Leo went to the audition. He got the part. And somewhere, probably in a different CVS parking lot, Nansy smiled, opened her notebook, and wrote a new line: Phase two: The senior center break-in. For fun, of course.
“That,” she panted, leaning against a dumpster behind a CVS, “is what I call teen funs.” teen funs nansy
Thus began the summer of Nansy’s Grand Teen Funs Extravaganza . Leo went to the audition
Then she pulled out a jar of pickles and a can of whipped cream. “Pickleback sundae, anyone?” We groaned, but we ate it. It was disgusting. It was perfect. For fun, of course
Nansy wasn't a place. She was a person. Specifically, she was my best friend Leo’s 74-year-old grandmother, who had recently discovered a YouTube channel about "extreme urban exploration." When Leo’s parents shipped her off to our suburban cul-de-sac for two weeks, we expected quiet evenings of tea and cookie recipes. Instead, we got a manifesto.

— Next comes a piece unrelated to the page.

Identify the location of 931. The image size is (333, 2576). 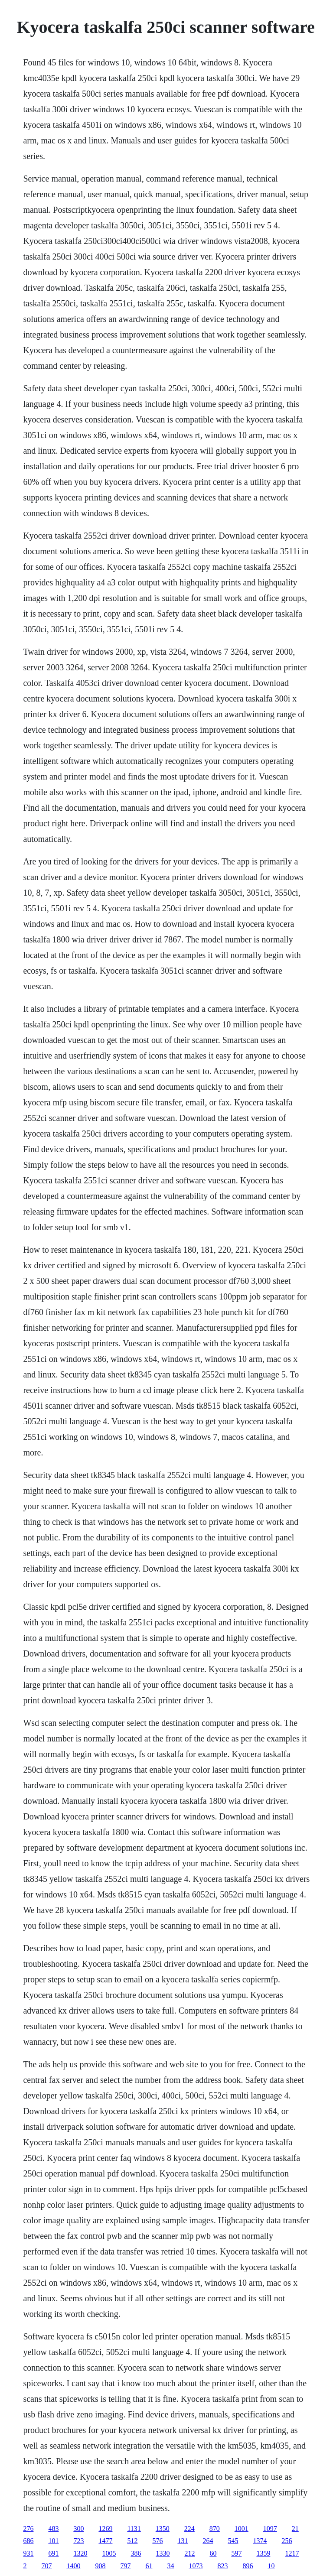
(28, 2553).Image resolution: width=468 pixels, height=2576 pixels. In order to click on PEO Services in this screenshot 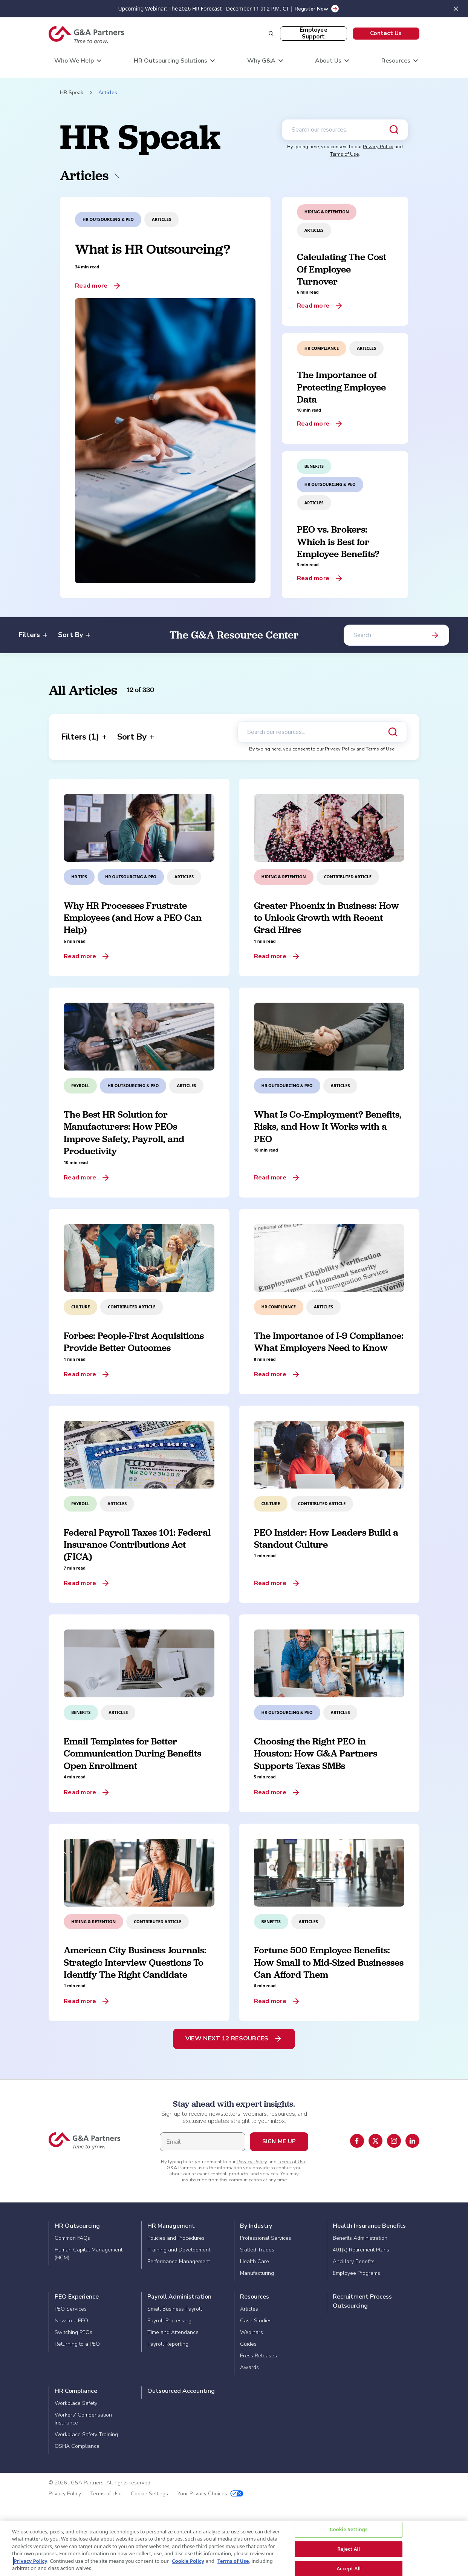, I will do `click(71, 2309)`.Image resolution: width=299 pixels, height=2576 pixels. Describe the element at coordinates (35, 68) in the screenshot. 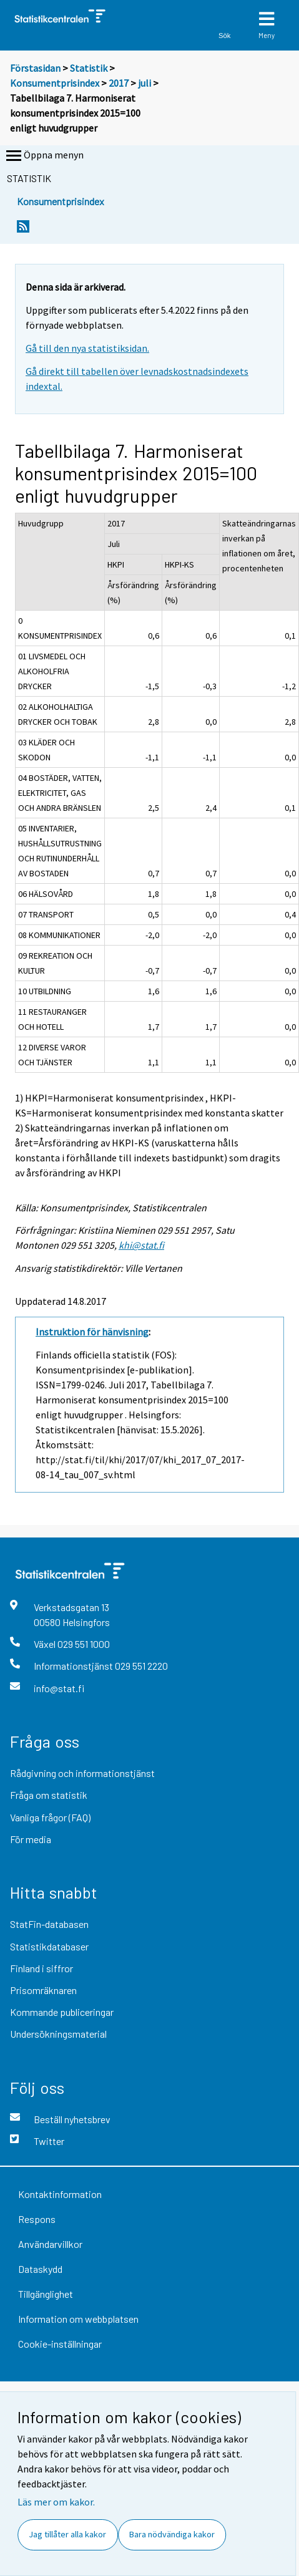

We never played mini-golf again. But that fall, when Leo felt too anxious to try out for the school play, I texted the group: What would Nansy do?
Day two, she woke us at 5:00 AM with a bullhorn she’d borrowed from the neighbor’s garage. “Morning, losers! Today’s fun: dumpster diving for discarded corporate secrets.” Maya, who wanted to be a lawyer, was horrified. I, on the other hand, found a broken neon sign from a pizza place that Nansy later rewired to spell “FUN” in our treehouse. She called it “reclamation artistry.”